- Exercise goal: Check each line of the data below for the word "Proyecto", then extract the ones that have it.

- Dataset records:

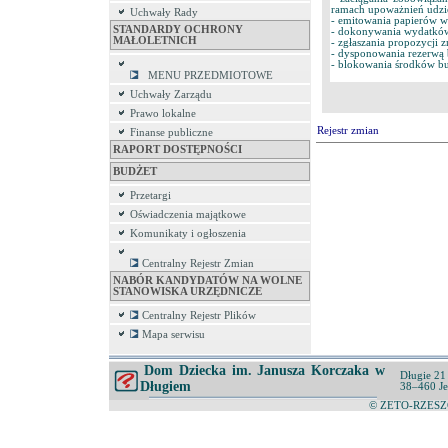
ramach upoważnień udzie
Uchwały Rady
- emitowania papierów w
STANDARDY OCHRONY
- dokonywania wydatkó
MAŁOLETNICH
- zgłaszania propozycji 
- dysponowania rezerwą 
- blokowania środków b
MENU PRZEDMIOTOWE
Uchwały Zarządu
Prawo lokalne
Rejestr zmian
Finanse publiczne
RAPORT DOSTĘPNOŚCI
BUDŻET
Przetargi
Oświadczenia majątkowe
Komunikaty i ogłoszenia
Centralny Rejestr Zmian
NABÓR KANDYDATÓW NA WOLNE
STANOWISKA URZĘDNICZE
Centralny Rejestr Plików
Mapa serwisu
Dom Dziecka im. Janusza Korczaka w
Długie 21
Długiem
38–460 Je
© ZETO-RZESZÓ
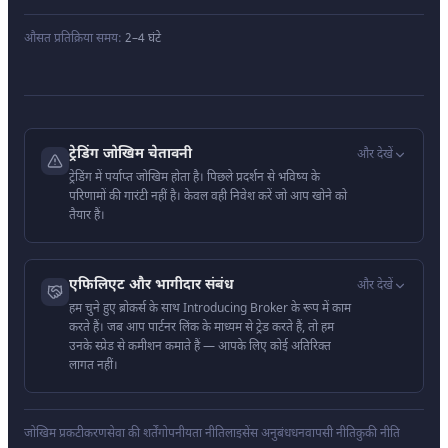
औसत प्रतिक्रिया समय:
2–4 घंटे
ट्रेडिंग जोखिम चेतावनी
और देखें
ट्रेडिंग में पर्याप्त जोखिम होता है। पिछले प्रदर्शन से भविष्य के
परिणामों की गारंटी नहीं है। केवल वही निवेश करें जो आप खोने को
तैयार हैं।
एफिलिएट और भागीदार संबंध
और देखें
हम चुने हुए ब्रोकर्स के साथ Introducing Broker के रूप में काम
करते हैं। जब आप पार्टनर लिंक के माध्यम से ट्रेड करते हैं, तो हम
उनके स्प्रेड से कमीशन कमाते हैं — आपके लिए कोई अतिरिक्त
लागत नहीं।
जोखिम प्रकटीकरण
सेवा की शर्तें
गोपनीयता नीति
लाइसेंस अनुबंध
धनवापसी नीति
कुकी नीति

---

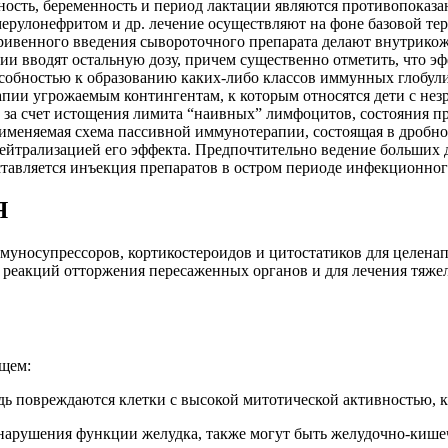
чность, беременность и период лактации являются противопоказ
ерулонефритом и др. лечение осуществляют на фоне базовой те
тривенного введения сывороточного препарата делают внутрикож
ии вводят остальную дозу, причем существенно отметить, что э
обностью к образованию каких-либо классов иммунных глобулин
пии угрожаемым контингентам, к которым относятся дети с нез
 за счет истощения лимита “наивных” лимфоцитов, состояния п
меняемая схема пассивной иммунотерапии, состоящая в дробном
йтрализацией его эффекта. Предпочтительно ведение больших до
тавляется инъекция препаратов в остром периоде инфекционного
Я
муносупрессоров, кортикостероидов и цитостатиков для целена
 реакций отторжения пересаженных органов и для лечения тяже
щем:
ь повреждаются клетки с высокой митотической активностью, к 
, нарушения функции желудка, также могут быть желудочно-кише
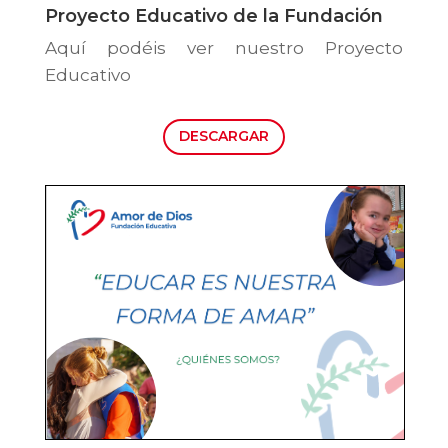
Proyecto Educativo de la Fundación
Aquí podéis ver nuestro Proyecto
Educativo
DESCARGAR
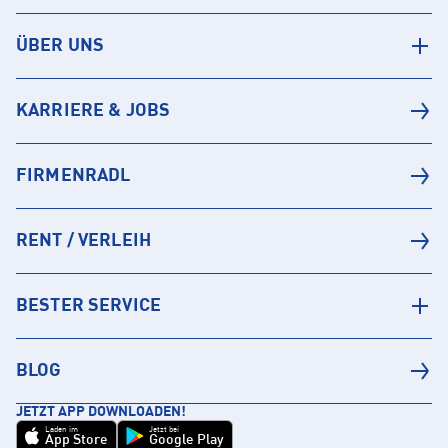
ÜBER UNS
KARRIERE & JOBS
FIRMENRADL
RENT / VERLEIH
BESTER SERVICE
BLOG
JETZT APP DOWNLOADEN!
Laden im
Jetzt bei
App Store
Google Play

- Result of this task:
Proyecto Educativo de la Fundación
Aquí podéis ver nuestro Proyecto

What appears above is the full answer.